Possédées par des personnes résidant sur le continent, les deux propriétés ont été soufflées par l'explosion de bouteilles de gaz coiffées d'un dispositif de mise à feu. C'est dire si, dans ce contexte tendu, l'annonce de la reformation d'un FLNC a été prise au sérieux par les autorités. Tôt ce mardi, le parquet national antiterroriste (Pnat) s'est saisi des investigations. «Même s'il est possible qu'on ait affaire à des petits, même si on n'a pas d'armes de guerre apparentes sur les images, on a une revendication claire et qui fait référence au mouvement de mai 1976 dont on a connu les conséquences», a abondé une source proche de l'enquête.
Une réponse à l’emprise mafieuse qui s’étend en Corse
Cet événement est-il lié au climat délétère qui règne depuis quelques semaines sur l'île, ponctué par plusieurs assassinats ? Le 12 septembre, le jeune militant nationaliste Maxime Susini a été abattu au petit matin alors qu'il se rendait à sa paillote, située sur la plage de Cargèse. Depuis, un élan quasiment sans précédent traverse la société civile, bien décidée à s'élever contre l'emprise des bandes criminelles sur la Corse. La plus puissante, celle dite du «Petit bar», est régulièrement pointée du doigt pour son extrême prédation sur la prospection immobilière. «Il est tentant de voir derrière certaines formules de ce communiqué un avertissement à la mafia, observe une source sécuritaire, mais absolument rien ne le certifie à ce stade. La Corse a connu par le passé des troubles importants, opposants "affairistes" et "idéologues", mais la mafia et la radicalité politique ont leurs moteurs propres, et l'avenir tel qu'il se dessine dans un futur proche semble favorable aux deux.» A Bastia, certains croient déceler (l'espèrent-ils ?) la main de ce néo-FLNC derrière un tag griffé dimanche dans le centre-ville, clouant au pilori les noms de plusieurs familles notoirement liées au grand banditisme.
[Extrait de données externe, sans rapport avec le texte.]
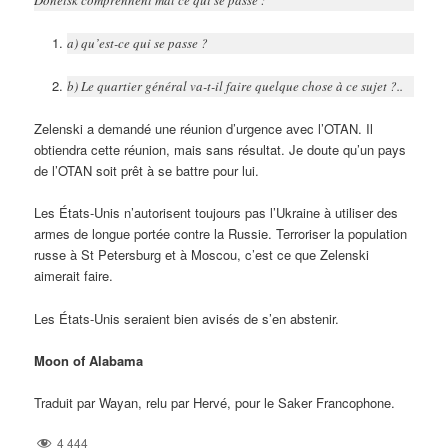
a) qu’est-ce qui se passe ?
b) Le quartier général va-t-il faire quelque chose à ce sujet ?..
Zelenski a demandé une réunion d’urgence avec l’OTAN. Il
obtiendra cette réunion, mais sans résultat. Je doute qu’un pays
de l’OTAN soit prêt à se battre pour lui.
Les États-Unis n’autorisent toujours pas l’Ukraine à utiliser des
armes de longue portée contre la Russie. Terroriser la population
russe à St Petersburg et à Moscou, c’est ce que Zelenski
aimerait faire.
Les États-Unis seraient bien avisés de s’en abstenir.
Moon of Alabama
Traduit par Wayan, relu par Hervé, pour le Saker Francophone.
4 444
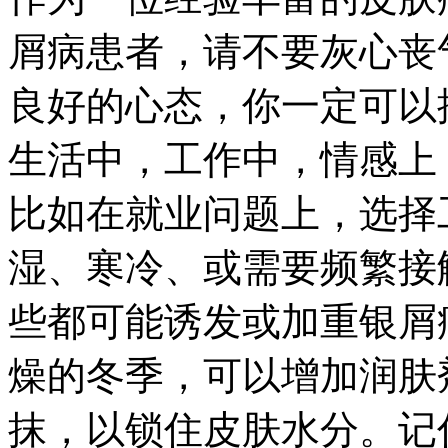
屑病患者，请不要灰心丧
良好的心态，你一定可以
生活中，工作中，情感上
比如在就业问题上，选择
湿、寒冷、或需要频繁接
些都可能诱发或加重银屑
燥的冬季，可以增加润肤
抹，以锁住皮肤水分。记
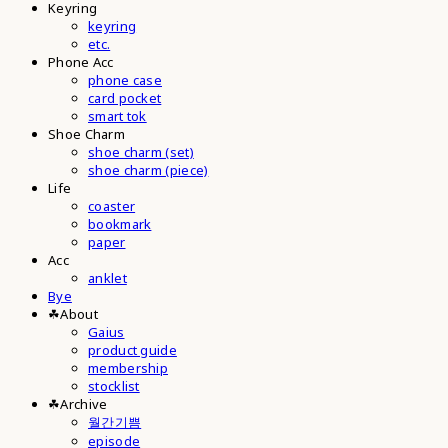
Keyring
keyring
etc.
Phone Acc
phone case
card pocket
smart tok
Shoe Charm
shoe charm (set)
shoe charm (piece)
Life
coaster
bookmark
paper
Acc
anklet
Bye
☘︎About
Gaius
product guide
membership
stocklist
☘︎Archive
월간기쁨
episode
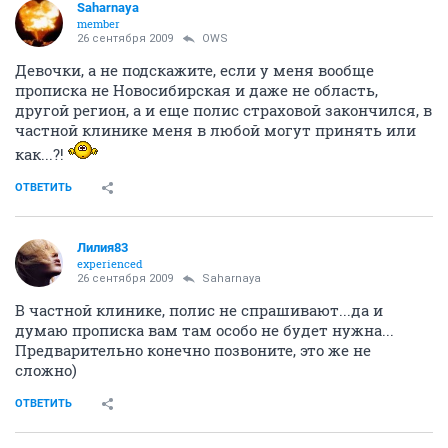
Saharnaya
member
26 сентября 2009
OWS
Девочки, а не подскажите, если у меня вообще
прописка не Новосибирская и даже не область,
другой регион, а и еще полис страховой закончился, в
частной клинике меня в любой могут принять или
как...?!
ОТВЕТИТЬ
Лилия83
experienced
26 сентября 2009
Saharnaya
В частной клинике, полис не спрашивают...да и
думаю прописка вам там особо не будет нужна...
Предварительно конечно позвоните, это же не
сложно)
ОТВЕТИТЬ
Samedi, des membres de la société civile se réuniront symboliquement à Cargèse, le village de Maxime Susini, pour créer formellement un collectif anti-mafia. Plusieurs intellectuels corses – dont l’écrivain Jerôme Ferrari (prix Goncourt 2012), le chanteur du groupe I Muvrini Jean-François Bernardini, ou encore l’ex-dirigeant du FLNC Léo Battesti – entendent ainsi préempter le débat autour de la violence, par opposition à une classe politique aphone. Jusqu’ici, seul le président de l’Assemblée de Corse, Jean-Guy Talamoni, a tenu des propos cinglants : «Pour lutter contre un péril mortel, le plus sûr est la mobilisation de tous.» Dimanche, de premiers débats ont eu lieu à Corte, organisés par la sphère indépendantiste. Très ému, l’oncle de Maxime Susini, Jean-Toussaint Plasenzotti, a libéré une parole rare : «il a été assassiné par la mafia. Il a été assassiné parce qu’il s’opposait à leurs intérêts à Cargèse. Ce n’est pas un mort de plus, c’est un mort d’une autre dimension. Et souvenez-vous bien de ce que je vais vous dire : Maxime n’est pas le premier. Il y en aura d’autres.»